I’m not actually fishing. Slouching in a boat in the middle of a lake with the brim of a hat tipped low over my eyes and my line cast into the water sounds like torture. I don’t know how people find that relaxing. Someone tried to explain it to me the other day, mentioning that he usually just threw the fish back, and I wanted to ask then what is the point of catching them? To sit in a boat for hours with nothing to think about to catch a fish you don’t want to eat just to throw it back and wait for another one to nibble? And this is relaxing? It’s so fruitless. I do not understand.
I’ve never participated in NaNoWriMo (National Novel Writing Month – which takes place in November) because when I was younger, I wasn’t sure I could write a thousand words every day, and when I was older, I was in the middle of some project every year and wasn’t about to abandon that and create a new one just because it was November and other people were doing it. But this past April I finished a book and May was spent editing that and another one, and by the end of the month I was aching to work on something new for a breather. I enjoy editing most of the time. But I enjoy creating more.

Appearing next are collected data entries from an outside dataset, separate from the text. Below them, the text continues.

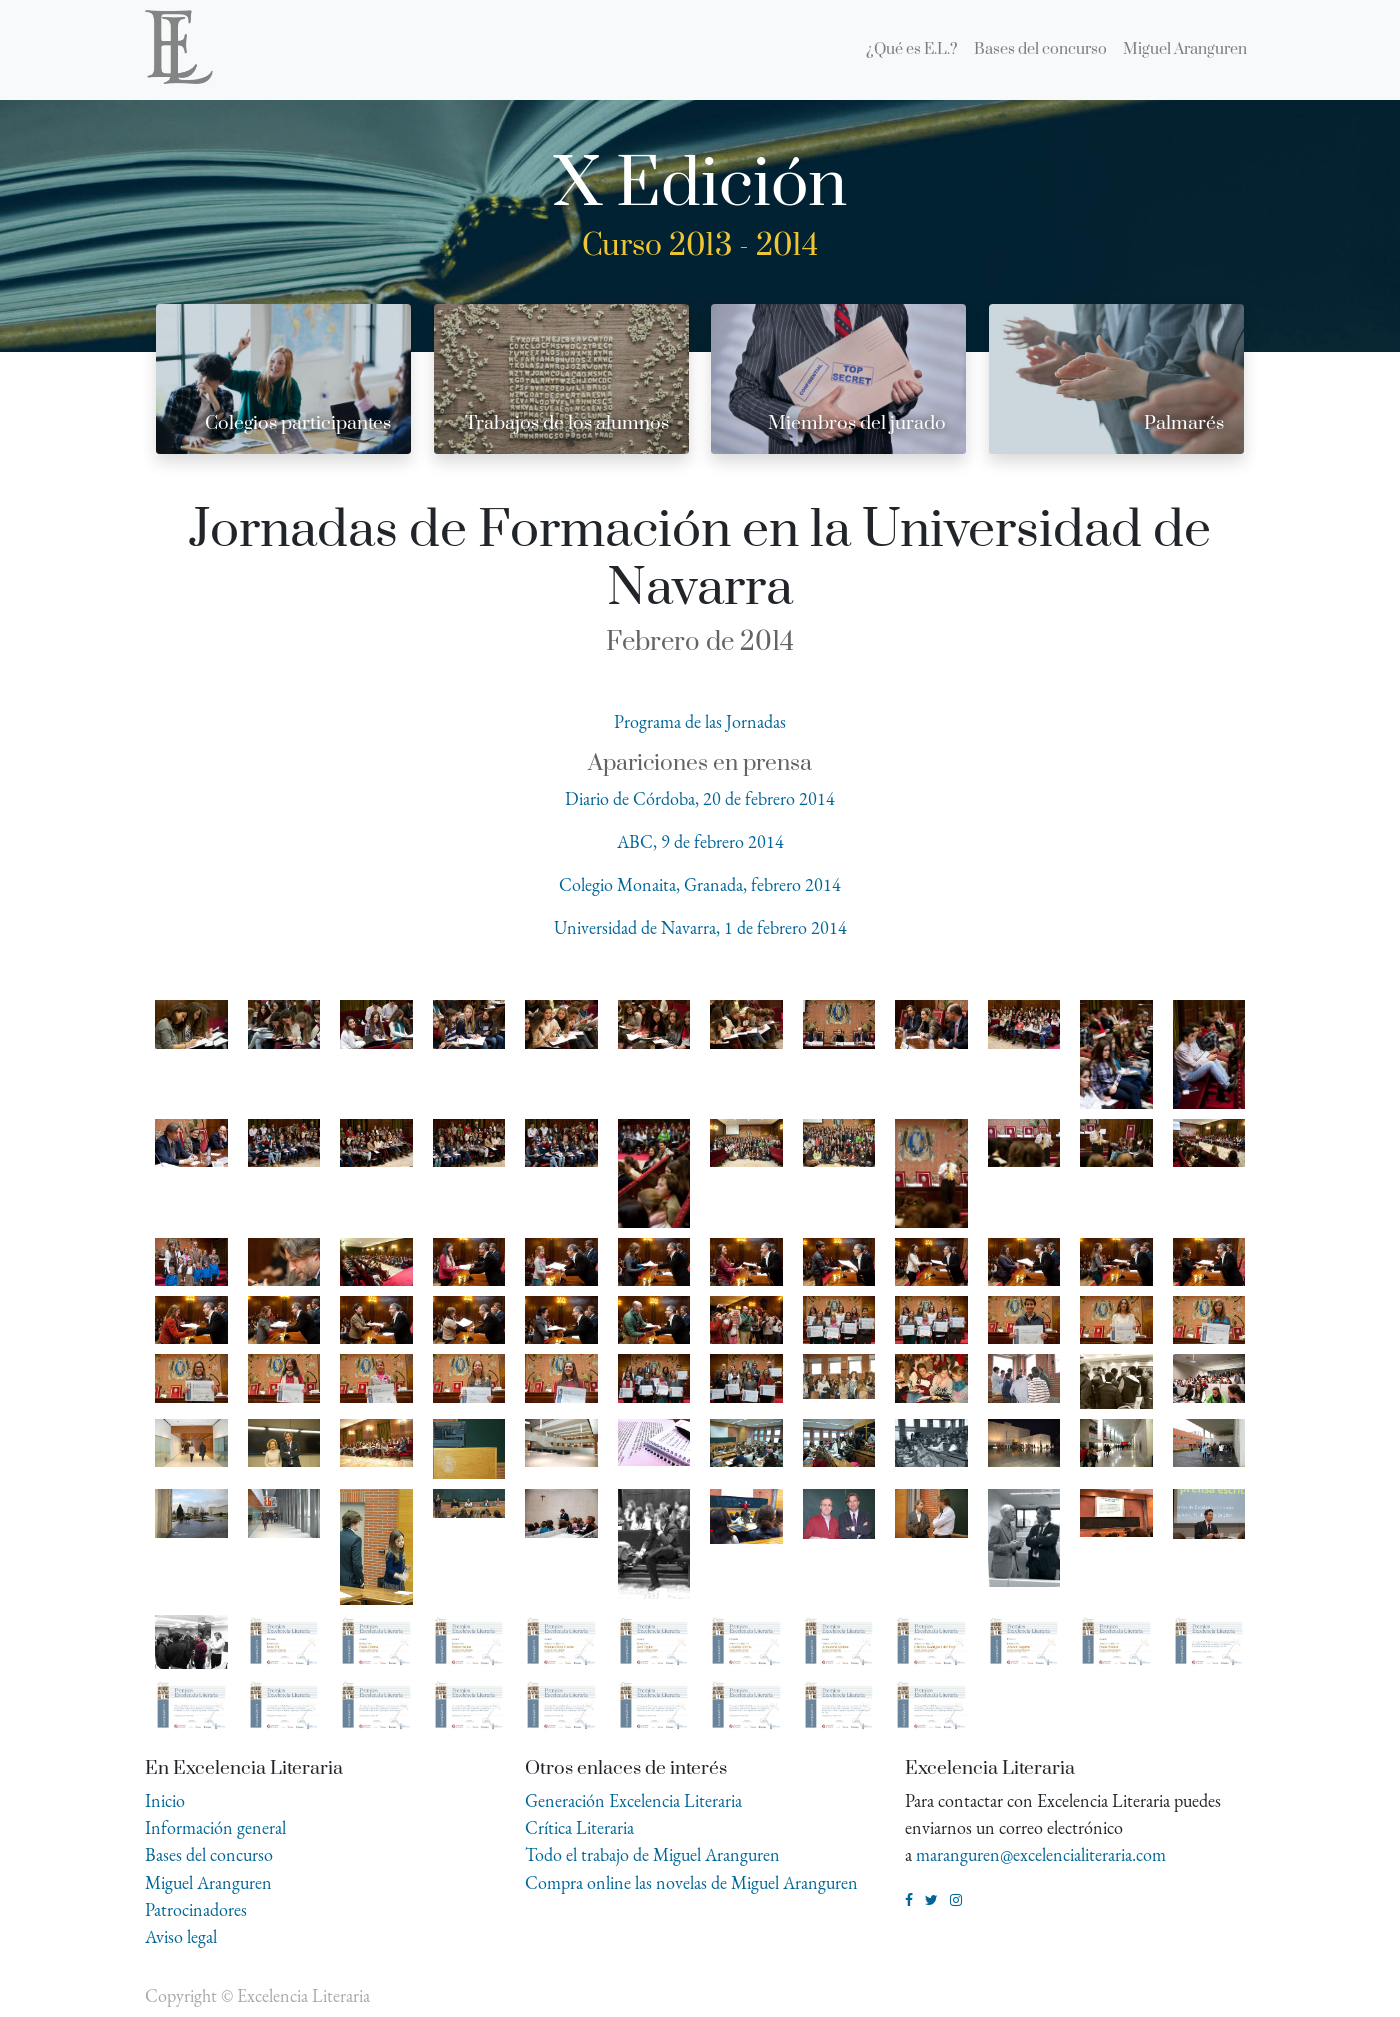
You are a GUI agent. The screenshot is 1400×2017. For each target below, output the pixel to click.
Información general (215, 1827)
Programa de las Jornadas (700, 721)
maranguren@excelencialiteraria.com (1041, 1854)
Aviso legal (181, 1936)
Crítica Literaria (579, 1827)
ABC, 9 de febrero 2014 (700, 841)
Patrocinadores (196, 1909)
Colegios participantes (298, 423)
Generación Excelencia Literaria (633, 1800)
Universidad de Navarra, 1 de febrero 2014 (700, 927)
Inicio (165, 1800)
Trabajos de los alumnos (567, 423)
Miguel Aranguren (208, 1882)
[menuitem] (912, 50)
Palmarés (1184, 423)
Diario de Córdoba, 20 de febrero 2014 (700, 798)
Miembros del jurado (857, 423)
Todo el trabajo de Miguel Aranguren (652, 1854)
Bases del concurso (209, 1854)
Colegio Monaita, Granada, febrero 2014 (700, 884)
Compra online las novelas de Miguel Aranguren (691, 1882)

So I created my personal NaNoWriMo for June to see if I could come up with an idea for a novel, outline it, do character sketches, and get through the rough draft by the end of the month. I didn’t tell too many people in case of failure, which I was fairly sure was inevitable. The rough draft of The Dammerung (just the rough draft, not the notebook full of back story and notes and outlines I had to do first) took a year. Each rough draft in the Rune series took six months to a year, with copious time spent beforehand doing the preparation to write it. Even short stories can take two weeks. But it was an interesting challenge, and seemed far more relaxing than sitting in a boat casting about my mind in desperation to stave off boredom.
I started on the first of June and began my vacation with feverish intensity. I had the barest thread of an idea for a horror novel, but there was no time to let it simmer in the subconscious and gather flavors from long contemplation. Unused to writing with a full speed ahead mentality, I opened a new file and charged at the blankness. Sometimes I stopped to eat and sleep and edit my other books, and I groused to Lady Friend about the interruption jury duty provided. Up yours, civic duty! Did no one tell you it was my personal NaNoWriMo? (And thankfully the case was settled within half an hour of my arrival at the courthouse, which sent me home to do more important things like wrestle with Chapter Nine.)
I finished the rough draft on June 28th. Four weeks, 65,000 words, and it was a book.
Unfortunately when it comes to my blogs, which have been shamefully neglected, and fortunately for this writer, who is having the greatest vacation ever, it is the first of a trilogy. NaNoWriMo has continued into July with Volume 2, and August will be given over to Volume 3. Can it be done? I don’t know. But I’m having a wonderful time finding out.